Description
🐛 Bug
I am developing a custom Feature Extractor Type (based on DeepSets) for SB3 and want to train + optimize it with sb3_zoo. For it I add the following to a custom config.py file:
gym.register(
"env-name",
class,
kwargs)
hyperparams = {
"env-name": dict(
policy="MultiInputPolicy",
policy_kwargs={
"features_extractor_class": FeatureExtractorSet,
"features_extractor_kwargs": {
"features_dim": 10
}
}
)
}
This works well with the normal train.py (Arguments: '--algo', 'a2c', '--conf-file', 'path/to/config.py', '--gym-packages', 'path.to.config', '--n-timesteps', '100', '--device', 'cpu', '-P', '--env', 'env-name', ...)

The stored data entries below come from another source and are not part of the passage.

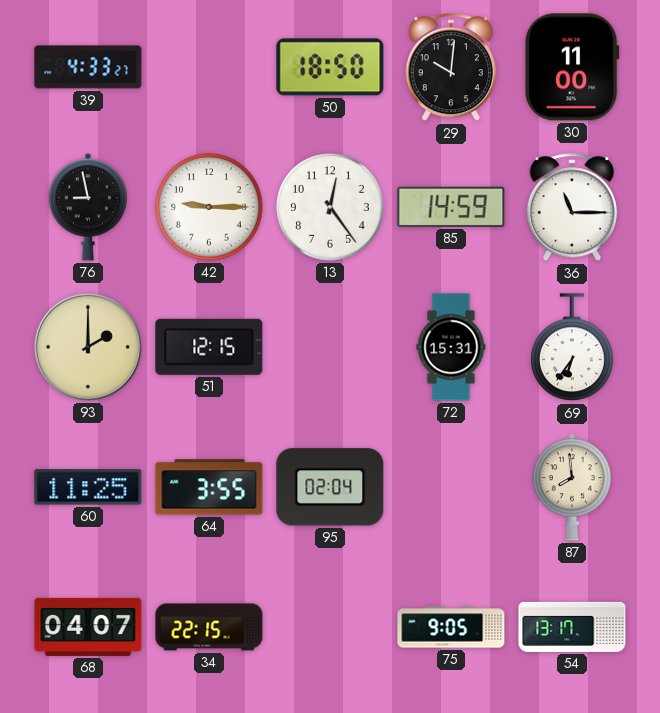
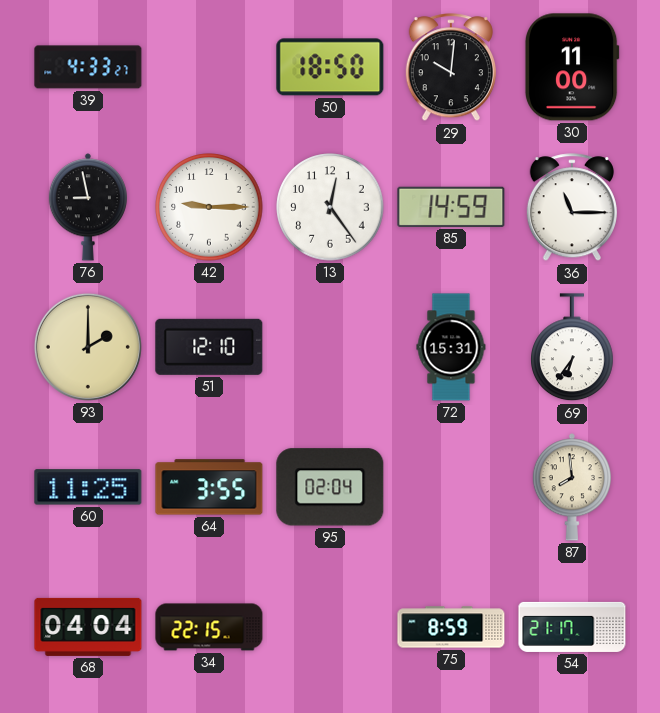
51: 12:15 -> 12:10
68: 04:07 -> 04:04
75: 9:05 -> 8:59
54: 13:17 -> 21:17
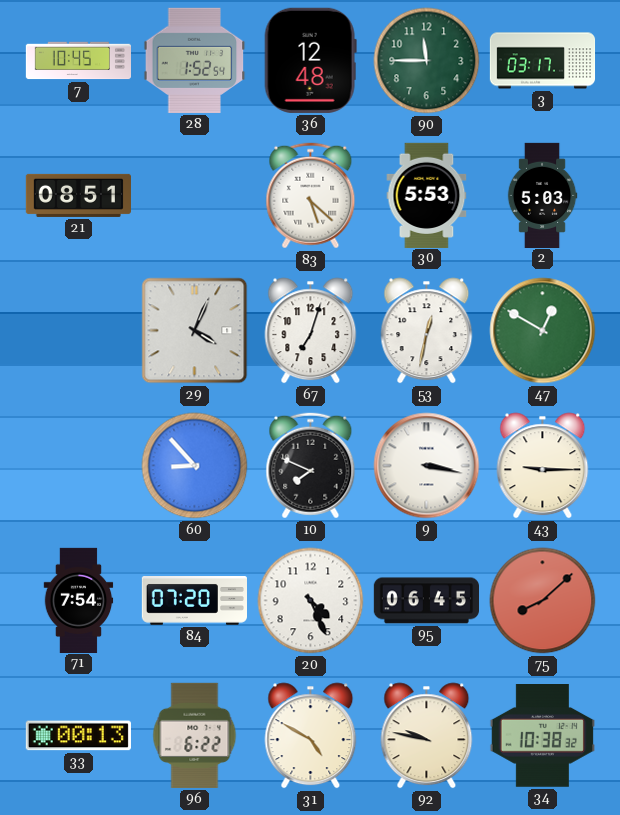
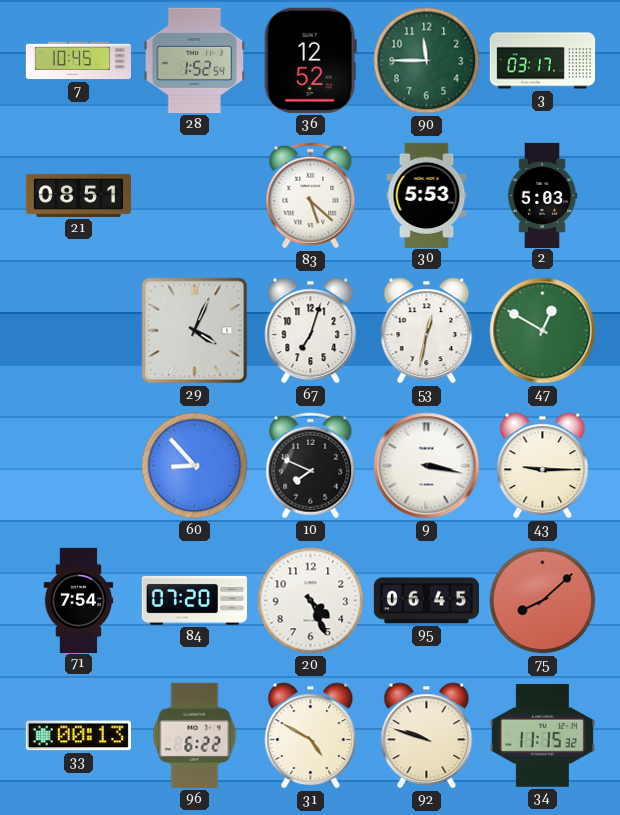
36: 12:48 -> 12:52
92: 9:47 -> 9:48
34: 10:38 -> 11:15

When adding '-optimize' the training fails (actions contain NaN as I encode invalid observations that are discarded by the custom FeatureExtractorSet with NaN). Closer investigation shows that the objective
function updated self._hyperparams
which contains the sub-dict {'policy_kwargs': {'feature_extractor_class': FeatureExtractorSet}}
with the sampled hyper-parameters that also set other policy_kwargs then feature_extractor_class.
I would suggest replacing
rl-baselines3-zoo/rl_zoo3/exp_manager.py
Line 741 in 28dc228
To Reproduce
No response
Relevant log output / Error message
No response
System Info
- OS: Linux-5.15.0-91-generic-x86_64-with-glibc2.31 # 101~20.04.1-Ubuntu SMP Thu Nov 16 14:22:28 UTC 2023
- Python: 3.9.18
- Stable-Baselines3: 2.2.1
- PyTorch: 2.1.1+cu121
- GPU Enabled: True
- Numpy: 1.26.2
- Cloudpickle: 3.0.0
- Gymnasium: 0.29.1
Checklist
- I have checked that there is no similar issue in the repo
- I have read the SB3 documentation
- I have read the RL Zoo documentation
- I have provided a minimal and working example to reproduce the bug
- I've used the markdown code blocks for both code and stack traces.